-- What the task requires --
Give a verbatim repeat of the lines that run from the line containing "What do you see at coordinates (955, 1711)" to the end of the data below.

-- Material supplied --

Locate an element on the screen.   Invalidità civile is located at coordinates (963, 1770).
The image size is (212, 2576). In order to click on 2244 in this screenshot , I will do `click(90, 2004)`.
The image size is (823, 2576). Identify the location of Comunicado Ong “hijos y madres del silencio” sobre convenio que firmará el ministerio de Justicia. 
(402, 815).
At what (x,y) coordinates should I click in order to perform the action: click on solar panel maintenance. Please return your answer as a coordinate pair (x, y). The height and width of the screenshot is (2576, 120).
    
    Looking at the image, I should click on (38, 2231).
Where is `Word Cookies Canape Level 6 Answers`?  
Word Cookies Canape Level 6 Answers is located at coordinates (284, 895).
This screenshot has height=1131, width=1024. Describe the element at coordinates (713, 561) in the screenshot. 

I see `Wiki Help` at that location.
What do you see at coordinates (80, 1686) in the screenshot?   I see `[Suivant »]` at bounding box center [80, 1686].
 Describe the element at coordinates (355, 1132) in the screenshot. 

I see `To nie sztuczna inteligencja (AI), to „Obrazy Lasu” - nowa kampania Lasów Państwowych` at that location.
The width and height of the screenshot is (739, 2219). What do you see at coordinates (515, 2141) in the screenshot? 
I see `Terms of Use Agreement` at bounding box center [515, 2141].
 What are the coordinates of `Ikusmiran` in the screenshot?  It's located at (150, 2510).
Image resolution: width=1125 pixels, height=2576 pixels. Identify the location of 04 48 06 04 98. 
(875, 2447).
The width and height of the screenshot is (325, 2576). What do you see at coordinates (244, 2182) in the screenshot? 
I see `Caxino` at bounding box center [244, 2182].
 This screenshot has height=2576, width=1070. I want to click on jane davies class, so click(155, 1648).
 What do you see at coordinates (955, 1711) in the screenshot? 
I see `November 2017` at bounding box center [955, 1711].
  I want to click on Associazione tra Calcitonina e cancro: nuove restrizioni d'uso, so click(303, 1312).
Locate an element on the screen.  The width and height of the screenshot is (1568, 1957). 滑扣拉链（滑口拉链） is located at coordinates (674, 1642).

-- Output of the task --
 What do you see at coordinates (955, 1711) in the screenshot? 
I see `November 2017` at bounding box center [955, 1711].
  I want to click on Associazione tra Calcitonina e cancro: nuove restrizioni d'uso, so click(303, 1312).
Locate an element on the screen.  The width and height of the screenshot is (1568, 1957). 滑扣拉链（滑口拉链） is located at coordinates (674, 1642).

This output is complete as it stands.